Telegram aurait également échoué à détecter des contenus connus
L’affaire ne concerne pas seulement les plaintes individuelles. eSafety affirme que Telegram n’a pas correctement détecté des contenus extrémistes déjà connus des systèmes de modération. Certaines publications auraient circulé pendant près de trois mois avant leur retrait.
Le régulateur estime qu’une grande plateforme doit être capable d’identifier les contenus déjà répertoriés, sans attendre un nouveau signalement pour chaque copie. Cette approche repose notamment sur des outils de détection automatisée, des bases de données partagées et une surveillance plus active des espaces publics.
Telegram est particulièrement exposé à cette critique en raison de la taille de ses chaînes. Ses groupes peuvent accueillir jusqu’à 200 000 membres, tandis que certaines chaînes de diffusion ne disposent pas de limite équivalente. Un seul compte peut donc transmettre rapidement un contenu à une audience très large.
La liberté d’expression ne supprime pas les obligations légales
Telegram défend depuis longtemps une conception large de la liberté d’expression et de la confidentialité. La plateforme est appréciée pour ses groupes, ses chaînes publiques et son fonctionnement moins centralisé que celui de plusieurs réseaux sociaux traditionnels.
Mais cette identité ne l’exempte pas des lois nationales. En Australie, les plateformes doivent prendre des mesures raisonnables pour prévenir, détecter et limiter la diffusion de contenus illégaux. Le régulateur reproche également à Telegram de ne pas avoir clairement interdit ces contenus dans toutes les parties de ses conditions d’utilisation.

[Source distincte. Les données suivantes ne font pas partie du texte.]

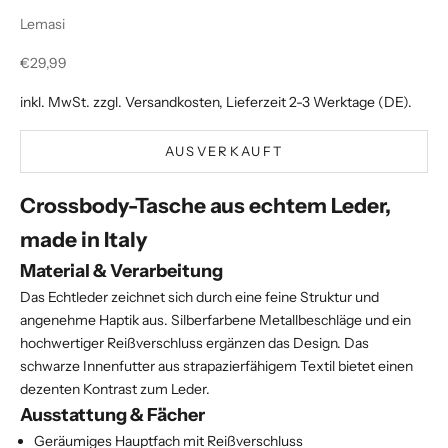
Lemasi
Angebot
€29,99
inkl. MwSt. zzgl.
Versandkosten
, Lieferzeit 2-3 Werktage (DE).
AUSVERKAUFT
Crossbody-Tasche aus echtem Leder,
made in Italy
Material & Verarbeitung
Das Echtleder zeichnet sich durch eine feine Struktur und
angenehme Haptik aus. Silberfarbene Metallbeschläge und ein
hochwertiger Reißverschluss ergänzen das Design. Das
schwarze Innenfutter aus strapazierfähigem Textil bietet einen
dezenten Kontrast zum Leder.
Ausstattung & Fächer
Geräumiges Hauptfach mit Reißverschluss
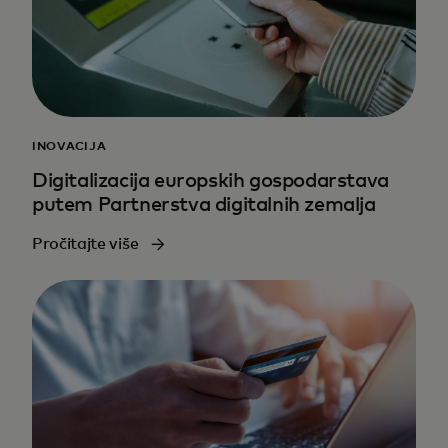
INOVACIJA
Digitalizacija europskih gospodarstava
putem Partnerstva digitalnih zemalja
Pročitajte više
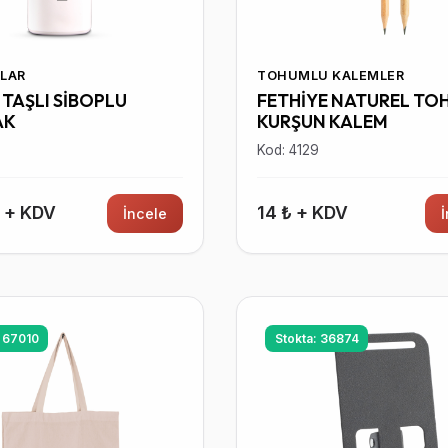
LAR
TOHUMLU KALEMLER
TAŞLI SİBOPLU
FETHİYE NATUREL TO
AK
KURŞUN KALEM
7
Kod: 4129
₺ + KDV
14 ₺ + KDV
İncele
: 67010
Stokta: 36874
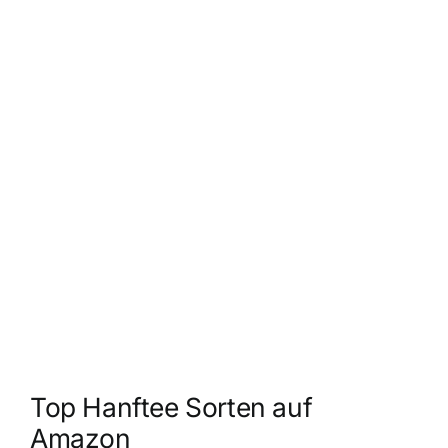
Top Hanftee Sorten auf
Amazon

Ce débat rejoint la tension plus large entre centralisation, contrôle et souveraineté numérique. Plus une plateforme revendique la liberté et la confidentialité, plus les autorités exigent de garanties lorsque des contenus publics deviennent illégaux ou dangereux.

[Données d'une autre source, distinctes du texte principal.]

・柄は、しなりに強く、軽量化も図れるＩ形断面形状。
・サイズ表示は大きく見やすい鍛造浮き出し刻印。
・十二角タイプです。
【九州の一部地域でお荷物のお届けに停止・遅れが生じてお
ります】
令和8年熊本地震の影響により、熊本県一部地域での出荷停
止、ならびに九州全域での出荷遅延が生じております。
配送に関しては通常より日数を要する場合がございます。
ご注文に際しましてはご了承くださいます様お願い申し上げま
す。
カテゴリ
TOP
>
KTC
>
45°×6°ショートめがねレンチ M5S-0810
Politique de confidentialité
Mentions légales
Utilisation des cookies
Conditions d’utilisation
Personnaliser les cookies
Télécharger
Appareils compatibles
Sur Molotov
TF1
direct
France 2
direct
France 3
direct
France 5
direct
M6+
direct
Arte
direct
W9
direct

Au moment de l’annonce, Telegram n’avait pas publié de réponse officielle détaillée sur la procédure australienne. La société n’avait pas non plus répondu immédiatement à la demande de commentaire de Cointelegraph. Une publication consacrée à la liberté d’expression a toutefois été diffusée sur son compte officiel, sans traiter précisément les accusations.
Une affaire qui dépasse largement l’Australie
La procédure australienne s’ajoute à une pression réglementaire croissante sur Telegram. Plusieurs gouvernements examinent désormais la manière dont la plateforme gère les activités illégales, les réseaux criminels et les contenus extrémistes accessibles dans ses espaces publics.
Le débat porte sur une frontière difficile. Une modération trop faible peut permettre à des groupes dangereux d’utiliser une infrastructure mondiale. À l’inverse, des obligations trop larges peuvent encourager une surveillance excessive et fragiliser la confidentialité des utilisateurs ordinaires.
La distinction entre conversations privées et contenus publics sera donc essentielle. Les accusations australiennes visent principalement des contenus partagés publiquement, ainsi que la réaction de Telegram après des signalements. Elles ne prouvent pas que l’ensemble de la messagerie est illégal ou que tous ses utilisateurs sont surveillés.
La Cour devra maintenant déterminer si Telegram a réellement violé la loi australienne. La sanction maximale évoquée atteint 54,6 millions de dollars australiens, mais le montant final dépendra des infractions reconnues et de la décision judiciaire.
Ce dossier s’inscrit aussi dans un moment où les grandes plateformes cherchent à étendre leurs usages, comme le montre la transformation de X en plateforme de paiement avec X Money. Plus ces services deviennent centraux, plus les régulateurs veulent imposer des responsabilités claires sur les contenus, les paiements et la sécurité.
En bref
- L’Australie poursuit Telegram devant la Cour fédérale.
- Le régulateur dénonce des retraits tardifs de contenus illégaux.
- Telegram risque jusqu’à 54,6 millions de dollars australiens.